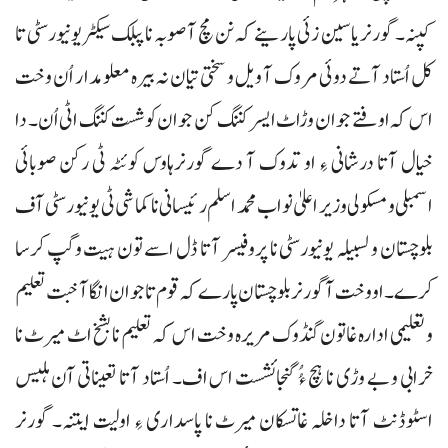
کپنہ۔ گورنر یاسین زئی پارینے کہ نن مچ آ صوبہ نا پبلک سیکٹر یونیورسٹی تا
کل اُستاد آتے دوئی مروک آ ویل و سختی تیان نہ بیرہ معلومدار اُن وخت
اس کہ اوفتے جوان وڑاٹ ایسر کننگ کن جوان کوشست کننگ اٹی اُن۔ دا
خیال آتا درشانی ءِ او تدوک آ دے گورنرہاوس کوئٹہ ٹی رکن صوبائی
اسمبلی و مسکولی وزیر اعلیٰ نواب محمد اسلم رئیسانی نا کماشی ٹی یونیورسٹی آف
بلوچستان و لسبیلہ یونیورسٹی نا پروفیسر آتا ڈل اسے تون ہیت وگپ کرسا
کرے۔ او وخت آ گورنر بلوچستان پارے کہ قوم تا جوان انگا آخبت تعلیم
و تعلیمی ادارہ غاتون گنڈوک مریرہ وخت اس کہ تعلیم نا بشخ اٹ میرٹ نا
خرابی و بے وڑی نا ہچ ءُُ گنجائشست اس اف۔ اُستاد آتا تعیناتی آن ہلیس
اسٹوڈنٹ آتا داخلہ غاتسکان میرٹ نا پاسداری ءِ اولیت ایتنہ۔ گورنر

○ ○ ○ ○

TASK PROMPT: Could you give back the full listing word for word, leaving out the images?

ANSWER TO THE EXERCISE:
کپنہ۔ گورنر یاسین زئی پارینے کہ نن مچ آ صوبہ نا پبلک سیکٹر یونیورسٹی تا
کل اُستاد آتے دوئی مروک آ ویل و سختی تیان نہ بیرہ معلومدار اُن وخت
اس کہ اوفتے جوان وڑاٹ ایسر کننگ کن جوان کوشست کننگ اٹی اُن۔ دا
خیال آتا درشانی ءِ او تدوک آ دے گورنرہاوس کوئٹہ ٹی رکن صوبائی
اسمبلی و مسکولی وزیر اعلیٰ نواب محمد اسلم رئیسانی نا کماشی ٹی یونیورسٹی آف
بلوچستان و لسبیلہ یونیورسٹی نا پروفیسر آتا ڈل اسے تون ہیت وگپ کرسا
کرے۔ او وخت آ گورنر بلوچستان پارے کہ قوم تا جوان انگا آخبت تعلیم
و تعلیمی ادارہ غاتون گنڈوک مریرہ وخت اس کہ تعلیم نا بشخ اٹ میرٹ نا
خرابی و بے وڑی نا ہچ ءُُ گنجائشست اس اف۔ اُستاد آتا تعیناتی آن ہلیس
اسٹوڈنٹ آتا داخلہ غاتسکان میرٹ نا پاسداری ءِ اولیت ایتنہ۔ گورنر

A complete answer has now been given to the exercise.